Stefan Zweig è figlio di quel “mondo di ieri” multietnico e multiculturale che era rappresentato dell’Impero Absburgico e che per lui era l’incarnazione dello spirito europeo. Di quel mondo, cancellato dalla storia nel 1918, lui e con lui altri scrittori austriaci dell’inizio del Novecento si erano sentiti legittimi eredi, almeno fino a quando gli ottusi e criminali nazionalismi fascista e nazista non avevano devastato il vecchio continente.

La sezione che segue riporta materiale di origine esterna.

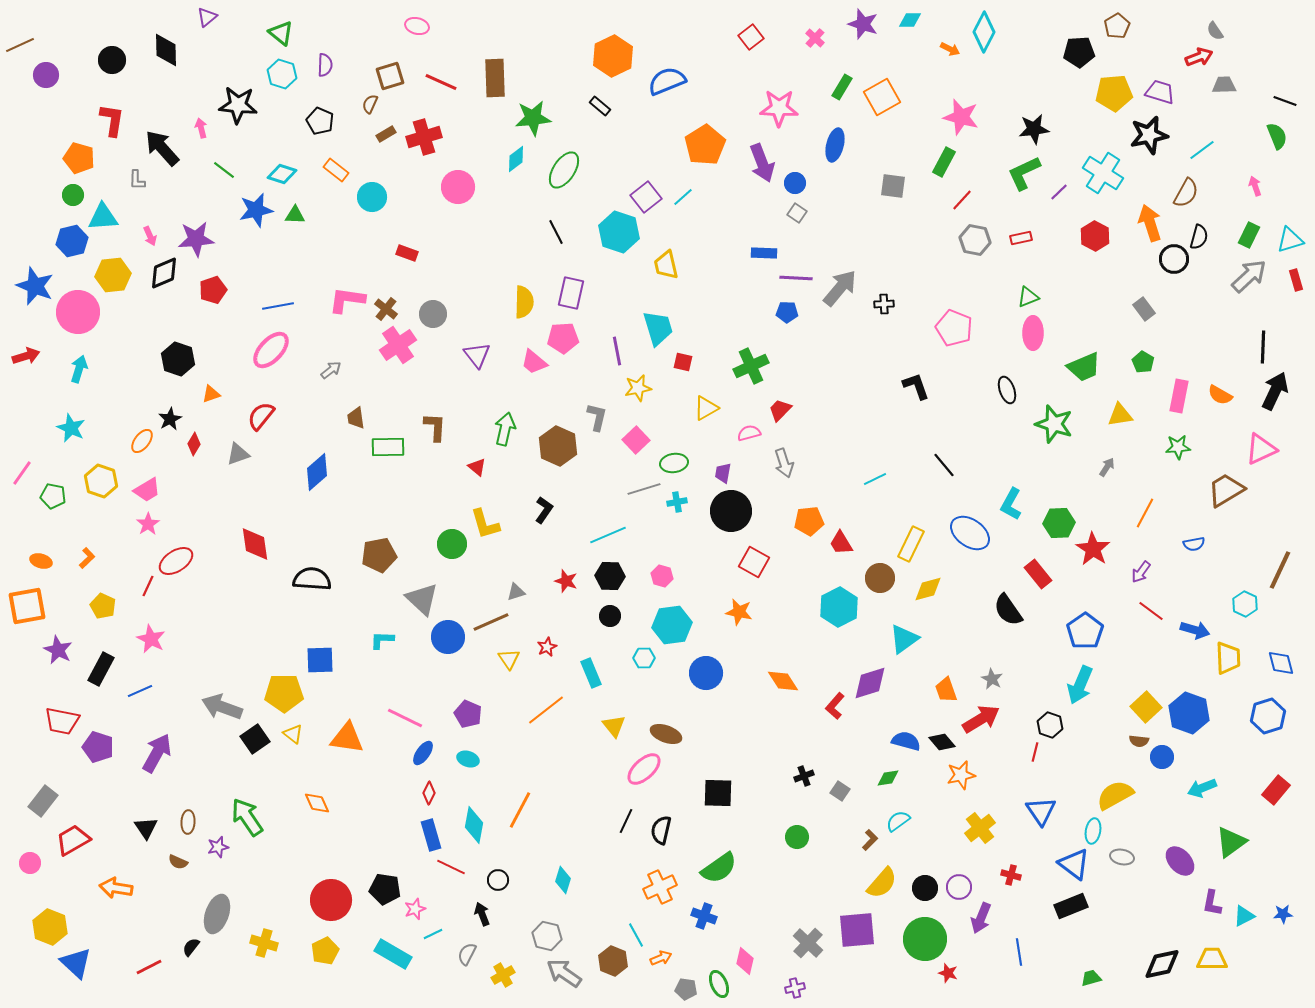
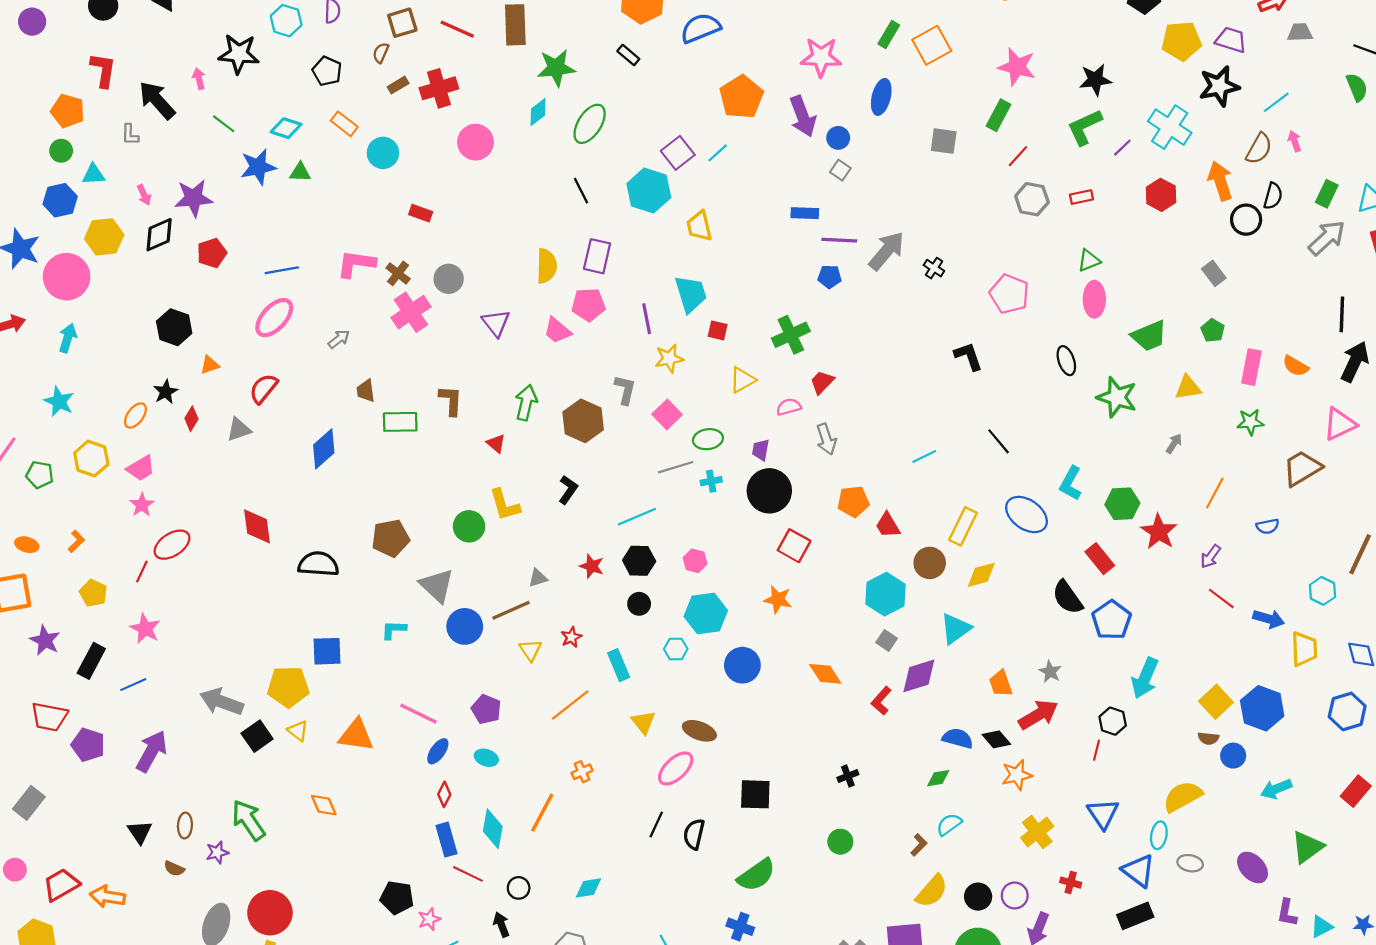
pink arrow: (1255, 186) -> (1294, 141), moved
cyan triangle: (103, 217) -> (93, 174), size x0.7
black cross: (884, 304) -> (934, 268), turned 36
blue pentagon: (1085, 631) -> (1112, 620), moved
gray square: (840, 791) -> (887, 640), moved
red trapezoid: (73, 840) -> (61, 885), moved
cyan diamond: (563, 880) -> (589, 888), turned 64
orange cross: (660, 887) -> (582, 772), moved, size x0.6
red circle: (331, 900) -> (270, 913), moved

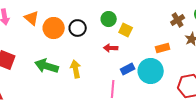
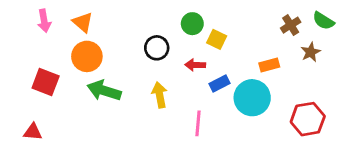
orange circle: (54, 28) -> (87, 56), moved
black circle: (78, 28) -> (157, 48), moved
yellow arrow: (76, 69) -> (160, 95), moved
blue rectangle: (128, 69) -> (219, 83), moved

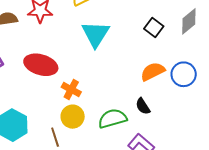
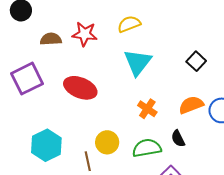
orange cross: (71, 90) -> (147, 109), moved

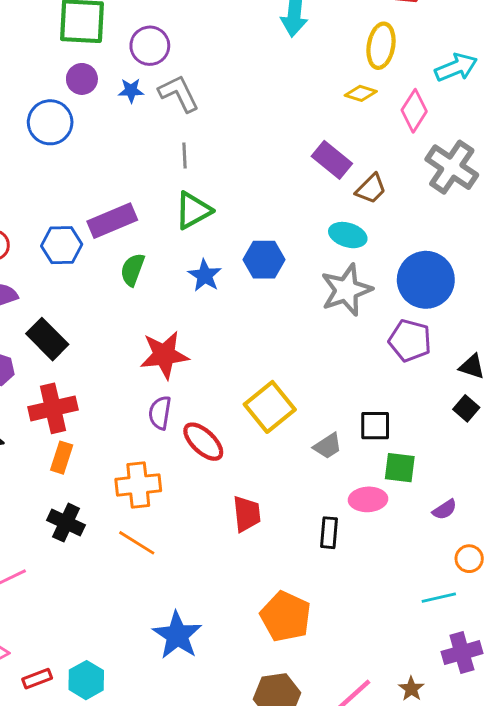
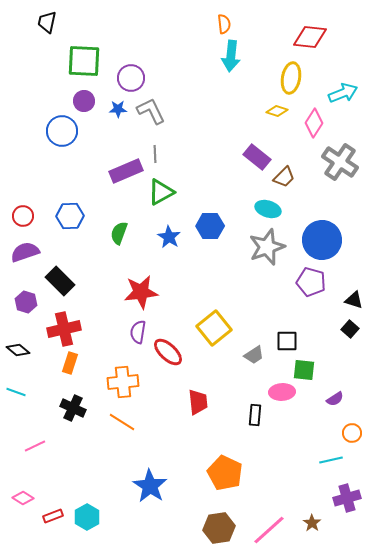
purple rectangle: (112, 221) -> (126, 171), moved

Lo sguardo di Stefan Zweig dal suo esilio brasiliano è quello del rifugiato, di un uomo che ha perso non solo la patria, ma anche il mondo di valori in cui era cresciuto e per i quali aveva combattuto con la sua arte cosmopolita e raffinata. Quando si toglie la vita ha sessant’anni ed è convinto che le prospettive del conflitto, dilagato ormai in tutto il mondo dopo l’attacco giapponese di Pearl Harbor, siano così lunghe e incerte da precludergli definitivamente il ritorno a una vita normale. “La questione per me”, aveva detto in una lettera di qualche mese prima, “è di sapere se dopo la guerra mi resteranno ancora abbastanza forza e ragione da apprezzare la vita”. La moglie Lotte, dal canto suo, è sfiancata dalla salute cagionevole, dalla depressione del marito e dalla vita nomade che con lui aveva condotto e che aveva portato entrambi all’isolamento. La sua decisione di seguire il marito nel suo ultimo viaggio non è però un atto di debolezza e di condiscendenza, come i biografi hanno fatto finora intendere. Le lettere ora pubblicate ci rendono l’immagine di una donna che, anche in questo suo estremo gesto, mostra dignità e consapevolezza: “Andarsene così” dice nella sua ultima lettera alla famiglia “è la cosa migliore che possiamo fare ora.”
Queste lettere sono uno strumento prezioso per comprendere meglio gli ultimi anni di vita di Stefan Zweig e della moglie, anni d’esilio, di sradicamento, di isolamento, come quelli vissuti da tanti profughi in periodo di guerra, anche se in questo caso si tratta di profughi “privilegiati”. Un privilegio però che non li ha risparmiati da un tragico epilogo.